Vimos o que se esperava não se realizar.
P’ra o que não se sabia o deus achar caminho.
Assim vistes o drama terminar.
Eurípides, Medeia (1)
No programa de “As Troianas” de Eurípides (que estreámos em 1997), Maria Helena da Rocha Pereira recordava a definição de Aristóteles: a tragédia é “uma imitação da acção, elevada e completa, numa linguagem temperada, (…) que, por meio da comiseração e do temor, provoca a catarse de tais paixões”. A professora que aceitou ajudar-nos na nossa primeira incursão nos mitos clássicos explicava ainda que a tragédia grega apresenta, “com a vantagem do distanciamento no tempo, os eternos problemas das relações do homem com o homem, com os deuses, com o destino”.
Dois anos depois, um outro mestre que tanto marca o nosso caminho, Pierre Voltz, escrevia a propósito de “Os Persas” de Ésquilo, que aqui encenou em 1999: “O trágico é este: um porquê sem resposta”. “A grandeza da tragédia grega – acrescentava Voltz – está em não oferecer qualquer consolação”.

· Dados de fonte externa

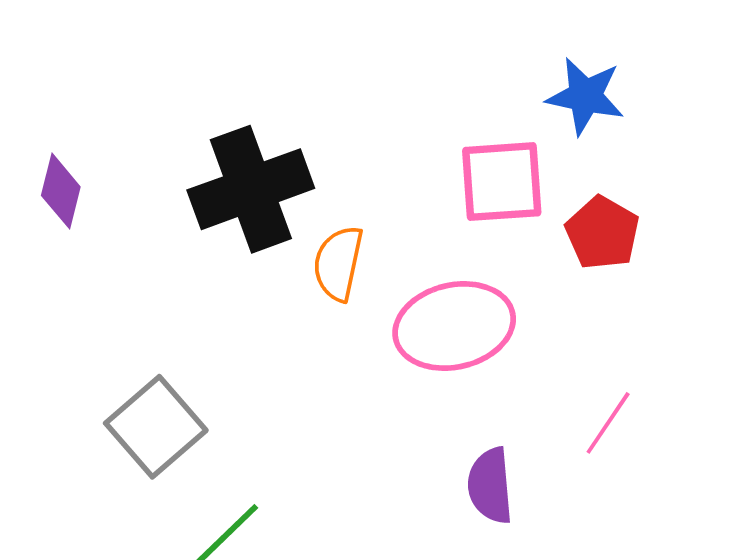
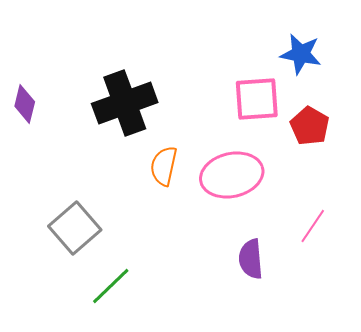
orange semicircle: (338, 263) -> (164, 166), moved

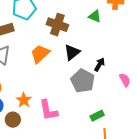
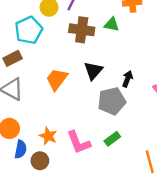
brown cross: (57, 25) -> (82, 30), moved
gray pentagon: (83, 81) -> (112, 101), turned -30
green rectangle: (97, 116) -> (112, 139), moved

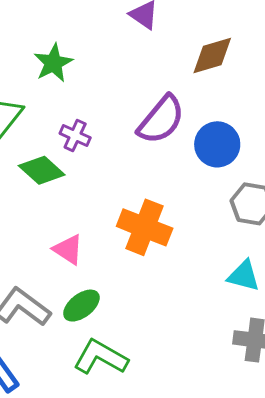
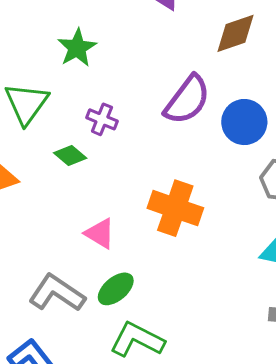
green diamond: (42, 170) -> (70, 155), size x0.7

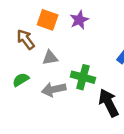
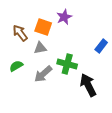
orange square: (48, 20) -> (43, 27), moved
gray arrow: (54, 89) -> (43, 74), turned -30

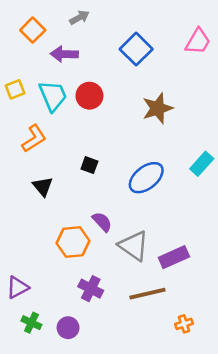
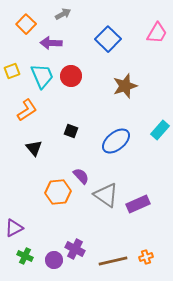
purple cross: (91, 289) -> (75, 249), moved
brown line: (147, 294) -> (113, 261), moved

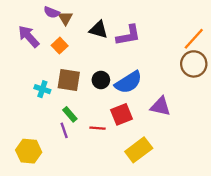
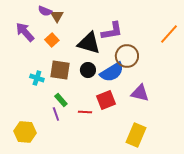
black triangle: (99, 30) -> (89, 43), moved, size x1.4
brown circle: (194, 64) -> (127, 56), moved
yellow rectangle: (139, 150) -> (136, 135), moved, turned -30

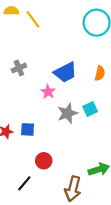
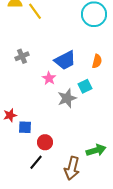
cyan square: (90, 109) -> (85, 86), moved
blue square: (28, 129) -> (25, 127), moved
black line: (24, 183) -> (36, 162), moved

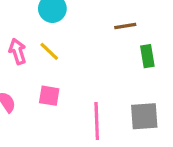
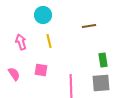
yellow line: (49, 51) -> (49, 41), moved, turned 32
green rectangle: (147, 56) -> (103, 60), moved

Heiner Müller – autor de “O Horácio”, versão da história originalmente contada pelo romano Tito Lívio que apresentámos em 2003 – lembrava nos anos 80, em entrevista à Teatruniversitário (2), que na tragédia grega o “optimismo se manifesta na capacidade de suportar o medo” – “não se fecham os olhos perante o que assusta”. Fortemente influenciado pelos clássicos e também ele autor de uma “Medeia”, o dramaturgo alemão acrescentava: “Eis a força desta cultura: não tornar tabu o que não é compreensível, nem justificável, o que não tem solução”.
Hélia Correia afirma que a sabedoria dos gregos “é o conseguir aliar a inteligência, o pensamento e a fala sobre o pensamento (…) com uma cosmogonia prodigiosa”. E chama a atenção, nos dias que correm, para a importância da palavra: “Só a palavra dita, solta, dialogante, a capacidade de argumentação pode fazer pensar. É preciso falar. É preciso retomarmos a palavra”.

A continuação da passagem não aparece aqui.